§ **Collection entries**:
═══
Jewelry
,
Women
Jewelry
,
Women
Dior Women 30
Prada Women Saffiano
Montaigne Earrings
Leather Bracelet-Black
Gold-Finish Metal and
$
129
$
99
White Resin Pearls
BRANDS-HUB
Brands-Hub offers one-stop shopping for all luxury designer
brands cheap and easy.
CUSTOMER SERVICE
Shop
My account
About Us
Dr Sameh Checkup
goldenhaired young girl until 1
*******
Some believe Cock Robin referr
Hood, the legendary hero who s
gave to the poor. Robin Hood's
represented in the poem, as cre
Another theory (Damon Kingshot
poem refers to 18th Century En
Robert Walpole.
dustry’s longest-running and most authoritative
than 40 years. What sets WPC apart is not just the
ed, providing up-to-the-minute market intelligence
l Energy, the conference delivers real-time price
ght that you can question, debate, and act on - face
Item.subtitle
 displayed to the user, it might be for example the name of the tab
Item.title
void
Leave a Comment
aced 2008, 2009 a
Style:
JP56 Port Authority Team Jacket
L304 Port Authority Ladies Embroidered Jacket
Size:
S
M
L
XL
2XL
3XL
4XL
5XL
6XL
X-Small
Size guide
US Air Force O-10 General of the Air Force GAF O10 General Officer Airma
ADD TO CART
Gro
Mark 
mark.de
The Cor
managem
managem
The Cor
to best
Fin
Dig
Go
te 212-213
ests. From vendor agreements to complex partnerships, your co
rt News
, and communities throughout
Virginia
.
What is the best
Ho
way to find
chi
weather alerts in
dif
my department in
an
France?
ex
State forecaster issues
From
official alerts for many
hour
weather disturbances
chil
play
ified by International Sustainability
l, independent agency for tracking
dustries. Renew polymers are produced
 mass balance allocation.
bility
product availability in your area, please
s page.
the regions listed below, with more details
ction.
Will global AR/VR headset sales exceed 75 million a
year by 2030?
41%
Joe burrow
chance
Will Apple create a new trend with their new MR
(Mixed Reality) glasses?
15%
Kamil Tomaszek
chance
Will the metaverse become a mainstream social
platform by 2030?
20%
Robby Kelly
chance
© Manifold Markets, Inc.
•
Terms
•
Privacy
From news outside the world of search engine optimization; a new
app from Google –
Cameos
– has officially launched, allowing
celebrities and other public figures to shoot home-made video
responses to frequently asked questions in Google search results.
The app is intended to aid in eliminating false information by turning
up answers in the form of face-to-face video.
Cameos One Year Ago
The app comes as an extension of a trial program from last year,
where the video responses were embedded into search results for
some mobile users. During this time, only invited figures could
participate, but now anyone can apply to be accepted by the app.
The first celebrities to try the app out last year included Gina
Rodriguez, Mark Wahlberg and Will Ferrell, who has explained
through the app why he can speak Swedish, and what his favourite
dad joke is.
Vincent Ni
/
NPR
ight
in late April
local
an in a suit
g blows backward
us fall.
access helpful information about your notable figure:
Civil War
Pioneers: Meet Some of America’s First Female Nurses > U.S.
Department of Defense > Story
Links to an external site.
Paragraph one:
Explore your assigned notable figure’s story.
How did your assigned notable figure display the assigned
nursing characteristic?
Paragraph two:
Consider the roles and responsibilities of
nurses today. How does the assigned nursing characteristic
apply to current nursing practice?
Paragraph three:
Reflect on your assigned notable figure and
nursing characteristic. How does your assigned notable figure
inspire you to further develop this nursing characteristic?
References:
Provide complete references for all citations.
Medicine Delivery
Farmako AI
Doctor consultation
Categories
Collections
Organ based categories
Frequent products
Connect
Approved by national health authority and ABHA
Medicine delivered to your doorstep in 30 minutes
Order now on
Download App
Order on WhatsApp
═══
§ **EXERCISE REQUIREMENTS**: Each record above should be output again exactly.

§ **TASK OUTPUT**:
Jewelry
,
Women
Jewelry
,
Women
Dior Women 30
Prada Women Saffiano
Montaigne Earrings
Leather Bracelet-Black
Gold-Finish Metal and
$
129
$
99
White Resin Pearls
BRANDS-HUB
Brands-Hub offers one-stop shopping for all luxury designer
brands cheap and easy.
CUSTOMER SERVICE
Shop
My account
About Us
Dr Sameh Checkup
goldenhaired young girl until 1
*******
Some believe Cock Robin referr
Hood, the legendary hero who s
gave to the poor. Robin Hood's
represented in the poem, as cre
Another theory (Damon Kingshot
poem refers to 18th Century En
Robert Walpole.
dustry’s longest-running and most authoritative
than 40 years. What sets WPC apart is not just the
ed, providing up-to-the-minute market intelligence
l Energy, the conference delivers real-time price
ght that you can question, debate, and act on - face
Item.subtitle
 displayed to the user, it might be for example the name of the tab
Item.title
void
Leave a Comment
aced 2008, 2009 a
Style:
JP56 Port Authority Team Jacket
L304 Port Authority Ladies Embroidered Jacket
Size:
S
M
L
XL
2XL
3XL
4XL
5XL
6XL
X-Small
Size guide
US Air Force O-10 General of the Air Force GAF O10 General Officer Airma
ADD TO CART
Gro
Mark 
mark.de
The Cor
managem
managem
The Cor
to best
Fin
Dig
Go
te 212-213
ests. From vendor agreements to complex partnerships, your co
rt News
, and communities throughout
Virginia
.
What is the best
Ho
way to find
chi
weather alerts in
dif
my department in
an
France?
ex
State forecaster issues
From
official alerts for many
hour
weather disturbances
chil
play
ified by International Sustainability
l, independent agency for tracking
dustries. Renew polymers are produced
 mass balance allocation.
bility
product availability in your area, please
s page.
the regions listed below, with more details
ction.
Will global AR/VR headset sales exceed 75 million a
year by 2030?
41%
Joe burrow
chance
Will Apple create a new trend with their new MR
(Mixed Reality) glasses?
15%
Kamil Tomaszek
chance
Will the metaverse become a mainstream social
platform by 2030?
20%
Robby Kelly
chance
© Manifold Markets, Inc.
•
Terms
•
Privacy
From news outside the world of search engine optimization; a new
app from Google –
Cameos
– has officially launched, allowing
celebrities and other public figures to shoot home-made video
responses to frequently asked questions in Google search results.
The app is intended to aid in eliminating false information by turning
up answers in the form of face-to-face video.
Cameos One Year Ago
The app comes as an extension of a trial program from last year,
where the video responses were embedded into search results for
some mobile users. During this time, only invited figures could
participate, but now anyone can apply to be accepted by the app.
The first celebrities to try the app out last year included Gina
Rodriguez, Mark Wahlberg and Will Ferrell, who has explained
through the app why he can speak Swedish, and what his favourite
dad joke is.
Vincent Ni
/
NPR
ight
in late April
local
an in a suit
g blows backward
us fall.
access helpful information about your notable figure:
Civil War
Pioneers: Meet Some of America’s First Female Nurses > U.S.
Department of Defense > Story
Links to an external site.
Paragraph one:
Explore your assigned notable figure’s story.
How did your assigned notable figure display the assigned
nursing characteristic?
Paragraph two:
Consider the roles and responsibilities of
nurses today. How does the assigned nursing characteristic
apply to current nursing practice?
Paragraph three:
Reflect on your assigned notable figure and
nursing characteristic. How does your assigned notable figure
inspire you to further develop this nursing characteristic?
References:
Provide complete references for all citations.
Medicine Delivery
Farmako AI
Doctor consultation
Categories
Collections
Organ based categories
Frequent products
Connect
Approved by national health authority and ABHA
Medicine delivered to your doorstep in 30 minutes
Order now on
Download App
Order on WhatsApp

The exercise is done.